Within this material, find every line where the string "clear" appears, and copy it out.

....

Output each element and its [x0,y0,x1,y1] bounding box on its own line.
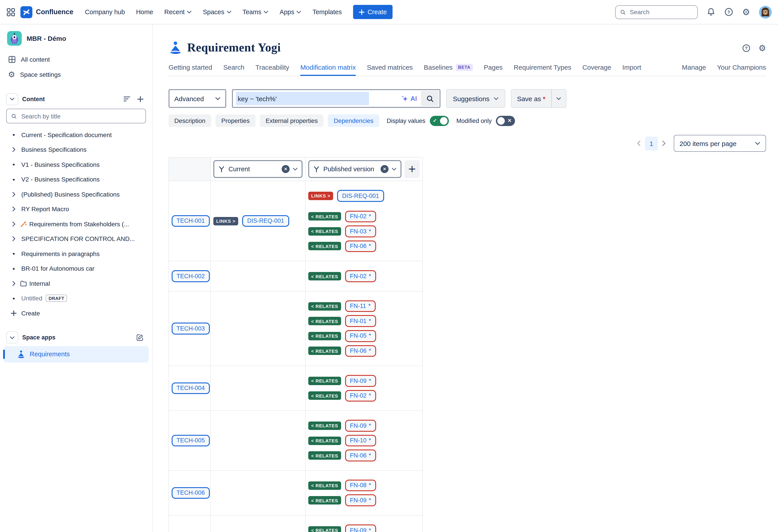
nav-apps[interactable]: Apps [280,8,301,15]
clear-column-icon[interactable]: ✕ [381,165,389,173]
requirement-key-chip[interactable]: TECH-002 [172,271,210,282]
tree-item[interactable]: SPECIFICATION FOR CONTROL AND... [5,231,147,246]
requirement-chip[interactable]: FN-06* [345,240,376,252]
run-search-button[interactable] [421,91,439,106]
app-switcher-icon[interactable] [6,7,15,17]
global-search[interactable] [615,5,698,19]
ry-settings-gear-icon[interactable]: ⚙ [759,44,766,52]
sidebar-item-all-content[interactable]: All content [5,52,147,67]
requirement-chip[interactable]: FN-11* [345,300,376,312]
chip-external-properties[interactable]: External properties [260,115,324,127]
requirement-chip[interactable]: FN-02* [345,211,376,222]
sidebar-search-input[interactable] [20,112,141,120]
collapse-content-button[interactable] [6,93,18,105]
requirement-chip[interactable]: FN-05* [345,330,376,342]
clear-column-icon[interactable]: ✕ [282,165,290,173]
query-mode-select[interactable]: Advanced [168,89,226,108]
requirement-key-chip[interactable]: TECH-003 [172,322,210,334]
modified-only-toggle[interactable]: ✕ [496,116,515,126]
tree-item[interactable]: •V1 - Business Specifications [5,157,147,172]
sidebar-item-requirements[interactable]: Requirements [4,346,149,362]
requirement-chip[interactable]: FN-09* [345,495,376,506]
tab-search[interactable]: Search [223,64,244,76]
global-search-input[interactable] [629,8,693,16]
save-as-button[interactable]: Save as * [511,90,551,107]
filter-icon[interactable] [123,96,131,102]
requirement-chip[interactable]: FN-09* [345,420,376,432]
help-icon[interactable]: ? [724,8,733,16]
requirement-chip[interactable]: DIS-REQ-001 [242,215,289,227]
chip-description[interactable]: Description [168,115,211,127]
next-page-icon[interactable] [662,140,666,146]
chevron-right-icon[interactable] [8,281,19,286]
prev-page-icon[interactable] [637,140,641,146]
sidebar-item-space-settings[interactable]: ⚙ Space settings [5,67,147,82]
requirement-chip[interactable]: FN-03* [345,225,376,237]
tab-requirement-types[interactable]: Requirement Types [514,64,571,76]
chevron-right-icon[interactable] [8,236,19,242]
requirement-chip[interactable]: FN-08* [345,480,376,491]
tree-item[interactable]: •BR-01 for Autonomous car [5,261,147,276]
requirement-chip[interactable]: FN-09* [345,375,376,387]
settings-gear-icon[interactable]: ⚙ [742,8,750,16]
tree-item[interactable]: •UntitledDRAFT [5,291,147,306]
requirement-chip[interactable]: FN-09* [345,524,376,532]
ry-help-icon[interactable]: ? [742,44,751,52]
tab-pages[interactable]: Pages [484,64,502,76]
display-values-toggle[interactable]: ✓ [430,116,449,126]
nav-company-hub[interactable]: Company hub [85,8,125,15]
chevron-right-icon[interactable] [8,221,19,227]
page-size-select[interactable]: 200 items per page [674,135,766,152]
requirement-key-chip[interactable]: TECH-001 [172,215,210,227]
tree-item[interactable]: RY Report Macro [5,202,147,217]
current-page[interactable]: 1 [645,137,658,150]
tree-item[interactable]: Business Specifications [5,142,147,157]
nav-templates[interactable]: Templates [312,8,342,15]
tab-manage[interactable]: Manage [682,64,706,76]
tab-modification-matrix[interactable]: Modification matrix [300,64,356,76]
save-as-dropdown-button[interactable] [552,90,566,107]
chevron-right-icon[interactable] [8,147,19,152]
chevron-right-icon[interactable] [8,192,19,197]
tab-your-champions[interactable]: Your Champions [717,64,766,76]
confluence-logo-icon[interactable] [20,6,32,18]
tree-item[interactable]: •Requirements in paragraphs [5,246,147,261]
requirement-key-chip[interactable]: TECH-004 [172,382,210,394]
requirement-chip[interactable]: FN-06* [345,450,376,461]
tree-item[interactable]: Requirements from Stakeholders (... [5,217,147,231]
sidebar-create-item[interactable]: Create [5,306,147,321]
tab-baselines[interactable]: BaselinesBETA [424,64,473,76]
tab-getting-started[interactable]: Getting started [168,64,212,76]
tab-saved-matrices[interactable]: Saved matrices [367,64,413,76]
requirement-chip[interactable]: FN-10* [345,435,376,447]
nav-teams[interactable]: Teams [242,8,268,15]
space-header[interactable]: MBR - Démo [5,30,147,47]
requirement-chip[interactable]: DIS-REQ-001 [337,190,384,202]
edit-pencil-icon[interactable] [136,334,144,341]
ai-button[interactable]: AI [401,95,420,102]
avatar[interactable] [759,6,772,18]
tab-import[interactable]: Import [622,64,641,76]
suggestions-button[interactable]: Suggestions [446,89,505,108]
requirement-chip[interactable]: FN-02* [345,271,376,282]
sidebar-search[interactable] [6,109,146,123]
chip-properties[interactable]: Properties [216,115,255,127]
column-selector-published-version[interactable]: Published version ✕ [308,160,401,178]
requirement-key-chip[interactable]: TECH-006 [172,487,210,499]
tree-item[interactable]: •V2 - Business Specifications [5,172,147,187]
chip-dependencies[interactable]: Dependencies [328,115,379,127]
notifications-bell-icon[interactable] [707,8,715,16]
nav-recent[interactable]: Recent [164,8,192,15]
nav-home[interactable]: Home [136,8,153,15]
plus-icon[interactable] [137,96,144,102]
column-selector-current[interactable]: Current ✕ [213,160,303,178]
query-input[interactable]: key ~ 'tech%' AI [232,89,441,108]
tree-item[interactable]: (Published) Business Specifications [5,187,147,202]
collapse-space-apps-button[interactable] [6,331,18,344]
requirement-key-chip[interactable]: TECH-005 [172,435,210,447]
add-column-button[interactable] [404,160,419,178]
requirement-chip[interactable]: FN-01* [345,315,376,327]
requirement-chip[interactable]: FN-06* [345,345,376,357]
create-button[interactable]: Create [353,5,393,19]
tab-traceability[interactable]: Traceability [255,64,289,76]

....

SOLUTION TO THIS PROBLEM -
clear-column-icon[interactable]: ✕ [381,165,389,173]
clear-column-icon[interactable]: ✕ [282,165,290,173]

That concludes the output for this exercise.